How to save Hindi Characters in the Application Properties file in Java?

ashishjmeshram picture ashishjmeshram · Sep 6, 2011 · Viewed 8.1k times · Source

We are trying to internationalize our Spring MVC web application in Hindi language. When we try to copy the Hindi text in the properties file, the properties file shows small boxes in places of Hindi characters.

When we run the application and see the JSP, it shows questions marks (???????) in place of Hindi characters.

Edit:

My properties file has following contents.

login.message=\u0915\u0943\u092a\u092f\u093e \u0905\u092a\u0928\u0947 \u0916\u093e\u0924\u0947 \u092e\u0947\u0902 \u0932\u0949\u0917 \u0911\u0928 \u0915\u0930\u0928\u0947 \u0915\u0947 \u0932\u093f\u090f \u0928\u0940\u091a\u0947 \u0915\u0947 \u092b\u093e\u0930\u094d\u092e \u0915\u093e \u0909\u092a\u092f\u094b\u0917 \u0915\u0930\u0947\u0902

I have used following command to get this encoded string.

native2ascii -encoding utf-8 ApplicationResources_hi.properties gen\ApplicationResources_hi.properties

My JSP page has following line in head section

<meta http-equiv="Content-Type" content="text/html; charset=UTF-8">

Do I need to do anything else?
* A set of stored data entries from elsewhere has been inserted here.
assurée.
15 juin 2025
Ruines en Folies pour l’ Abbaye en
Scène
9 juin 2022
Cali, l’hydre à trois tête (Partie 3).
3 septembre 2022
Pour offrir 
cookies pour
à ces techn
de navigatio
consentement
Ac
Sorry I may be missing something here.

Answer

Joachim Sauer picture Joachim Sauer · Sep 6, 2011

You actually have to get 2 separate steps right for this to work:

  1. getting the text from your .properties file to your Java code correctly and
  2. getting the text from your Java code to the browser in a way that it understands.

The first one is somewhat strange: .properties files are defined to use the ISO-8859-1 encoding, which doesn't support arbitrary Unicode characters, but luckily .properties file support the same Unicode escapes that Java source code also supports, namely \uxxxx.
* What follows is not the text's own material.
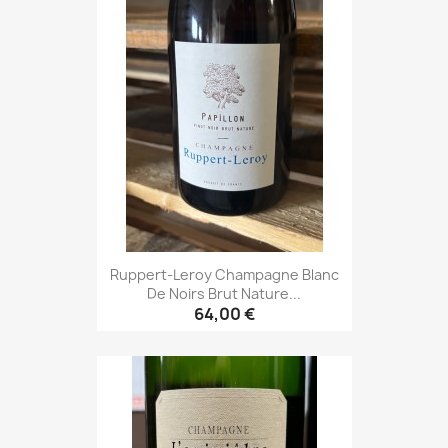
Ruppert-Leroy Champagne Blanc
De Noirs Brut Nature...
64,00 €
Now writing those escapes by hand can become nasty, so there are basically two alternatives:

  • write a .properties file with the encoding of your choice (UTF-8 probably) and use native2ascii to convert it to the propper encoding
  • use a dedicated .properties editor that already does this (and usually a bit more) behind the scenes

Once this works (verify it in the debugger by looking at the character values (String.charAt() of some localized strings), you need to make sure that the browser actually receives the data in the correct way.

The easiest way here is to make sure that you use UTF-8 encoding to get the data to the browser, since UTF-8 can represent all possible Unicode codepoints.

If you're using JSP to produce your output, then you can use something like this to specify that you want UTF-8 output:

<%@ page contentType="text/html; charset=utf-8" language="java" %>

See the Java EE Tutorial for details.